Bias in AI datasets — Kymes.blog

The term “garbage in, garbage out” is especially accurate when it comes to the training datasets used for AI models. To train AI, several tools are used including algorithms, statistics, and rules-based systems. When AI is being trained, patterns emerge and with enough repetition models develop that “model” the training dataset enabling AI to make predictions.

To make sure datasets are useable, it’s crucial that best practices for data management are utilized. Best practices ensure that data is diverse, balanced, and representative of the real-world population.

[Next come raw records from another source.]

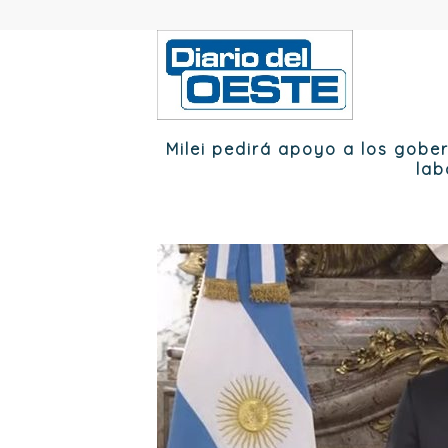
Milei pedirá apoyo a los gobe
lab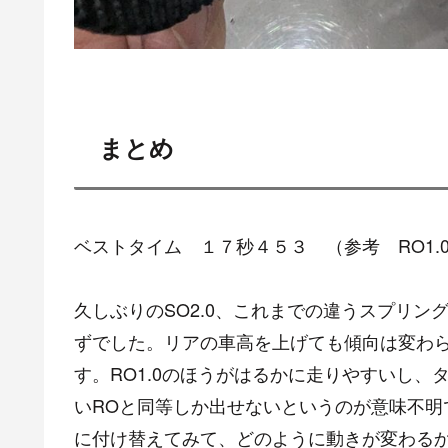
まとめ
ベストタイム １７秒４５３ （参考 RO1.
久しぶりのSO2.0、これまでの違うスプリ
ずでした。リアの車高を上げても傾向は変わ
す。RO1.0のほうがはるかに走りやすいし
いROと同等しか出せないというのが意味不明
に付け替えてみて、どのように動きが変わる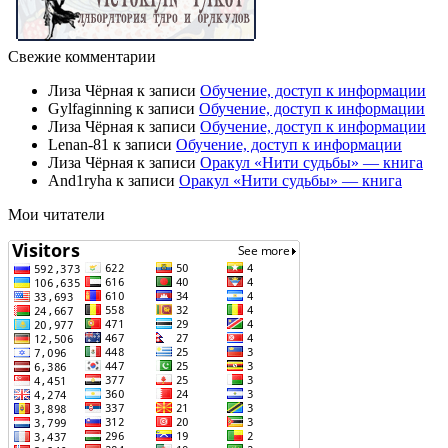
Свежие комментарии
Лиза Чёрная
к записи
Обучение, доступ к информации
Gylfaginning
к записи
Обучение, доступ к информации
Лиза Чёрная
к записи
Обучение, доступ к информации
Lenan-81
к записи
Обучение, доступ к информации
Лиза Чёрная
к записи
Оракул «Нити судьбы» — книга
And1ryha
к записи
Оракул «Нити судьбы» — книга
Мои читатели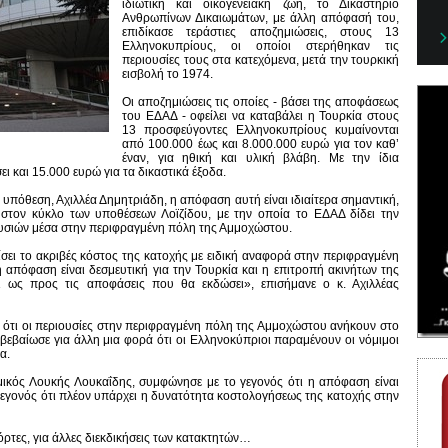
ιδιωτική και οικογενειακή ζωή, το Δικαστήριο
Ανθρωπίνων Δικαιωμάτων, με άλλη απόφασή του,
επιδίκασε τεράστιες αποζημιώσεις, στους 13
Ελληνοκυπρίους, οι οποίοι στερήθηκαν τις
περιουσίες τους στα κατεχόμενα, μετά την τουρκική
εισβολή το 1974.
Οι αποζημιώσεις τις οποίες - βάσει της αποφάσεως
του ΕΔΑΔ - οφείλει να καταβάλει η Τουρκία στους
13 προσφεύγοντες Ελληνοκυπρίους κυμαίνονται
από 100.000 έως και 8.000.000 ευρώ για τον καθ’
έναν, για ηθική και υλική βλάβη. Με την ίδια
 και 15.000 ευρώ για τα δικαστικά έξοδα.
υπόθεση, Αχιλλέα Δημητριάδη, η απόφαση αυτή είναι ιδιαίτερα σημαντική,
 στον κύκλο των υποθέσεων Λοϊζίδου, με την οποία το ΕΔΑΔ δίδει την
υσιών μέσα στην περιφραγμένη πόλη της Αμμοχώστου.
σει το ακριβές κόστος της κατοχής με ειδική αναφορά στην περιφραγμένη
η απόφαση είναι δεσμευτική για την Τουρκία και η επιτροπή ακινήτων της
ι ως προς τις αποφάσεις που θα εκδώσει», επισήμανε ο κ. Αχιλλέας
ας ότι οι περιουσίες στην περιφραγμένη πόλη της Αμμοχώστου ανήκουν στο
βαίωσε για άλλη μια φορά ότι οι Ελληνοκύπριοι παραμένουν οι νόμιμοι
α.
ικός Λουκής Λουκαΐδης, συμφώνησε με το γεγονός ότι η απόφαση είναι
 γεγονός ότι πλέον υπάρχει η δυνατότητα κοστολογήσεως της κατοχής στην
ρτες, για άλλες διεκδικήσεις των κατακτητών…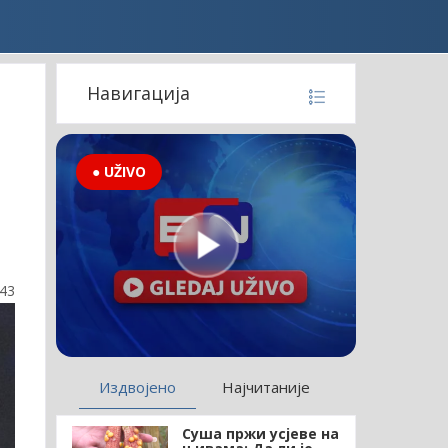
Навигација
● UŽIVO
:43
Издвојено
Најчитаније
Суша пржи усјеве на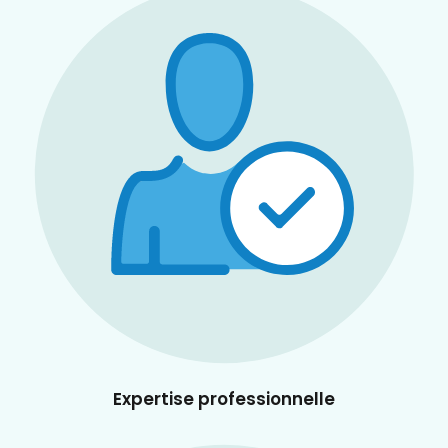
Expertise professionnelle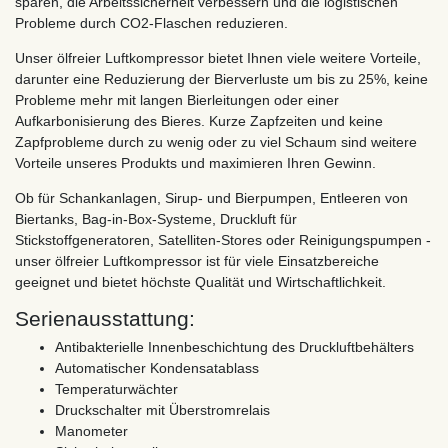
sparen, die Arbeitssicherheit verbessern und die logistischen
Probleme durch CO2-Flaschen reduzieren.
Unser ölfreier Luftkompressor bietet Ihnen viele weitere Vorteile,
darunter eine Reduzierung der Bierverluste um bis zu 25%, keine
Probleme mehr mit langen Bierleitungen oder einer
Aufkarbonisierung des Bieres. Kurze Zapfzeiten und keine
Zapfprobleme durch zu wenig oder zu viel Schaum sind weitere
Vorteile unseres Produkts und maximieren Ihren Gewinn.
Ob für Schankanlagen, Sirup- und Bierpumpen, Entleeren von
Biertanks, Bag-in-Box-Systeme, Druckluft für
Stickstoffgeneratoren, Satelliten-Stores oder Reinigungspumpen -
unser ölfreier Luftkompressor ist für viele Einsatzbereiche
geeignet und bietet höchste Qualität und Wirtschaftlichkeit.
Serienausstattung:
Antibakterielle Innenbeschichtung des Druckluftbehälters
Automatischer Kondensatablass
Temperaturwächter
Druckschalter mit Überstromrelais
Manometer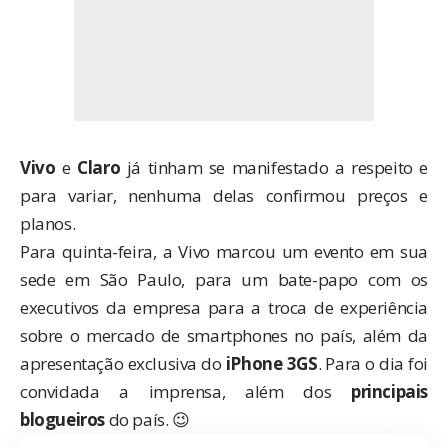
Vivo
e
Claro
já tinham se manifestado a respeito e
para variar, nenhuma delas confirmou preços e
planos.
Para quinta-feira, a Vivo marcou um evento em sua
sede em São Paulo, para um bate-papo com os
executivos da empresa para a troca de experiência
sobre o mercado de smartphones no país, além da
apresentação exclusiva do
iPhone 3GS
. Para o dia foi
convidada a imprensa, além dos
principais
blogueiros
do país. 😉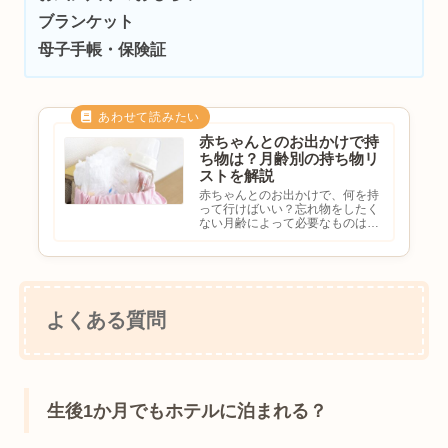
ブランケット
母子手帳・保険証
赤ちゃんとのお出かけで持
ち物は？月齢別の持ち物リ
ストを解説
赤ちゃんとのお出かけで、何を持
って行けばいい？忘れ物をしたく
ない月齢によって必要なものは違
う？最低限の持ち物を知りたいと
悩む方も多いのではないでしょう
か。赤ちゃんとのお出かけでは、
事前の準備がとても大切です。月
齢やお出かけ先によって必要な
も...
よくある質問
生後1か月でもホテルに泊まれる？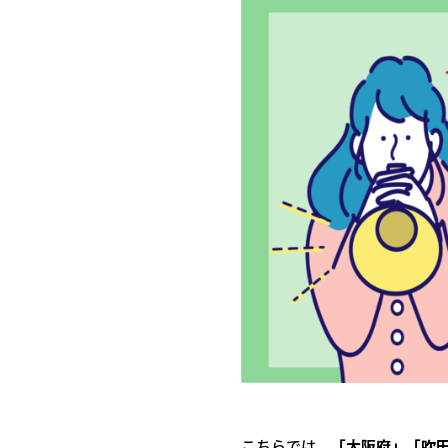
こちらでは、
「大阪府」「
吹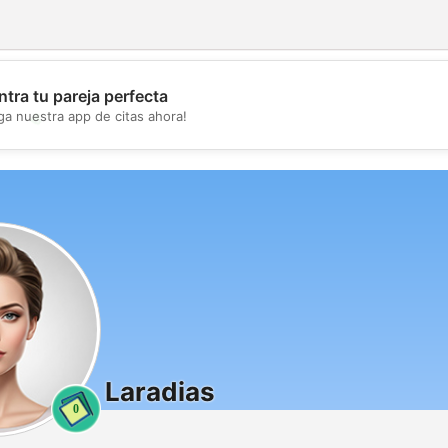
tra tu pareja perfecta
💖
ga nuestra app de citas ahora!
💕
Laradias
0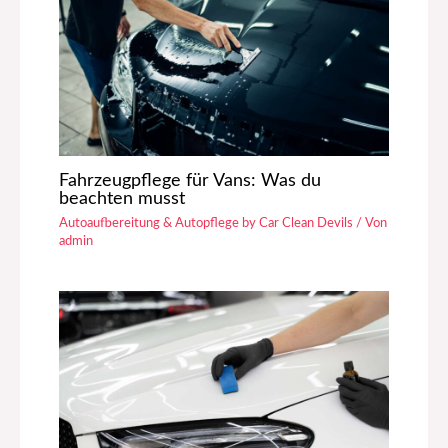
Fahrzeugpflege für Vans: Was du
beachten musst
Autoaufbereitung & Autopflege by Car Clean Devils
/ Von
admin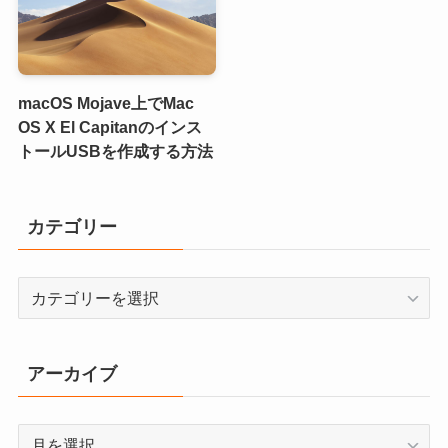
macOS Mojave上でMac
OS X El Capitanのインス
トールUSBを作成する方法
カテゴリー
カ
テ
ゴ
リ
アーカイブ
ー
ア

With data collection, curation, and training one of the main issues to be aware of and addressed quickly is bias. With bias data can become skewed and unbalanced, leading an AI model to make inaccurate, biased predictions. Bias can be especially glaring in AI because for an AI model to make predictions, it needs to disregard outlying information that may need to be considered otherwise.

Some forms of bias include:

Confirmation Bias: This type of bias occurs when data confirming existing beliefs is favored more heavily than data unfamiliar or contrary to a data curator’s understanding.

Historical Bias: Historical bias is revealed in pre-existing cultural, and systemic prejudices. This bias can influence data collection methods and data use by not showing a modern, up-to-date data sample.

Selection Bias: Selection bias issues occur mostly during data collection when sample selection is too small and lacks diversity. Selection bias leads to incorrect relationships among variables in data.

With selection bias there are different types which include:

Sampling bias: On a systemic level, Sampling bias occurs when a collection isn’t randomized enough. Because the ratio of groups in a data sample may be weighted differently, the AI model won’t be able to properly generalize the data for accurate predictions.
Convergence: Convergence bias is when data is not collected in a representative way. An example would be if a Western pen maker uses survey data on the ink-drying speed of their pen from mostly left-handed writers, excluding most right-handed writers.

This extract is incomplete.